What is needed: Look through the data below. Collect every line where the word "study" occurs.

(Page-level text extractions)
⁂
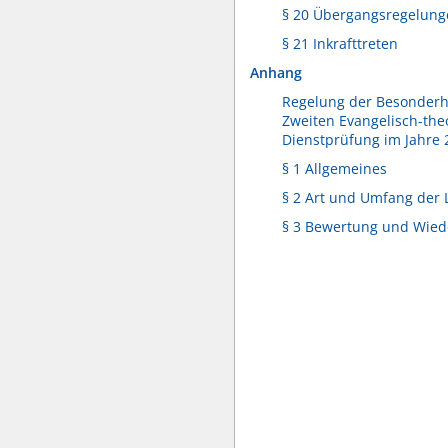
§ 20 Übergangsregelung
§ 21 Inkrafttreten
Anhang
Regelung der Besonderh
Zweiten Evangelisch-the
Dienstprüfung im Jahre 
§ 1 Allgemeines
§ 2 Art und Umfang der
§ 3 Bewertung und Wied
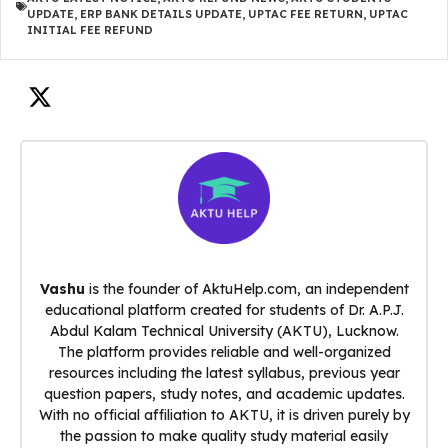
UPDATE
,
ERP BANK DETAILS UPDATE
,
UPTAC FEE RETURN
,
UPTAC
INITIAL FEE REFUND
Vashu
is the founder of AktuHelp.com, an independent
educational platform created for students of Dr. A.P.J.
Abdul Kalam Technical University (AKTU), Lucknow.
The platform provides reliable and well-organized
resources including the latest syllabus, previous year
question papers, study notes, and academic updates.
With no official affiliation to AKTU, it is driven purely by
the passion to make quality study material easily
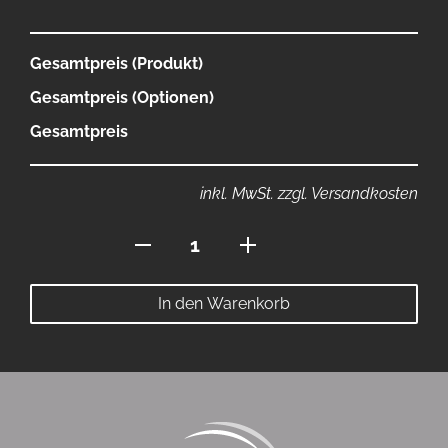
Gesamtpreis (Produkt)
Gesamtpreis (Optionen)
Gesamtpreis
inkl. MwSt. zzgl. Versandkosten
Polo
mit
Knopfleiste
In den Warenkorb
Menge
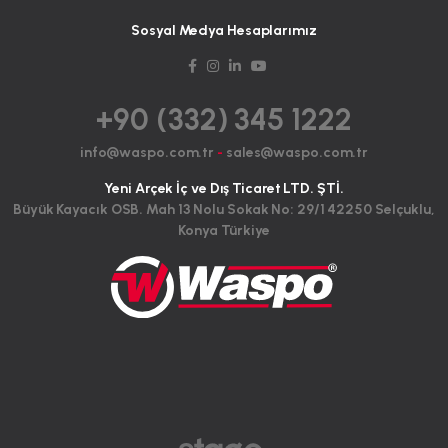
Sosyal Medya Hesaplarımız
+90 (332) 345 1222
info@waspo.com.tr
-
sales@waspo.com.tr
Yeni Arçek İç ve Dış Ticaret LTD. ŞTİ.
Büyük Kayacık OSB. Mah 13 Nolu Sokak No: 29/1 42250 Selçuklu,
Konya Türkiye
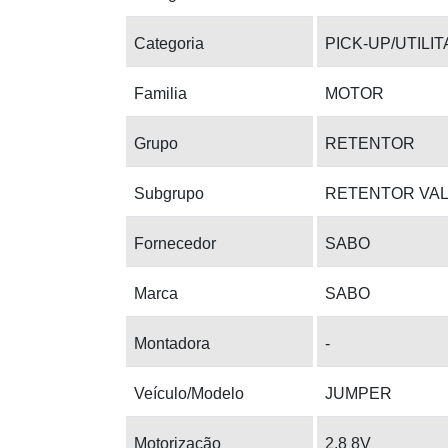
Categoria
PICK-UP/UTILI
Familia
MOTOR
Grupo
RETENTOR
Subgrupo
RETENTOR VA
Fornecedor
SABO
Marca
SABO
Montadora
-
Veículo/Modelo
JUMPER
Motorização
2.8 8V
⁂
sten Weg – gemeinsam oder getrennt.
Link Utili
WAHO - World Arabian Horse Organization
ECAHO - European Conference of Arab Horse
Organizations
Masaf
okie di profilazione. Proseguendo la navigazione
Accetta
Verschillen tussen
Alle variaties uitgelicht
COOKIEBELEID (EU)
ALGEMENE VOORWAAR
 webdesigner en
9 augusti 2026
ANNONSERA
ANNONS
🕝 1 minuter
⁂
Response to the task:
question papers, study notes, and academic updates.
the passion to make quality study material easily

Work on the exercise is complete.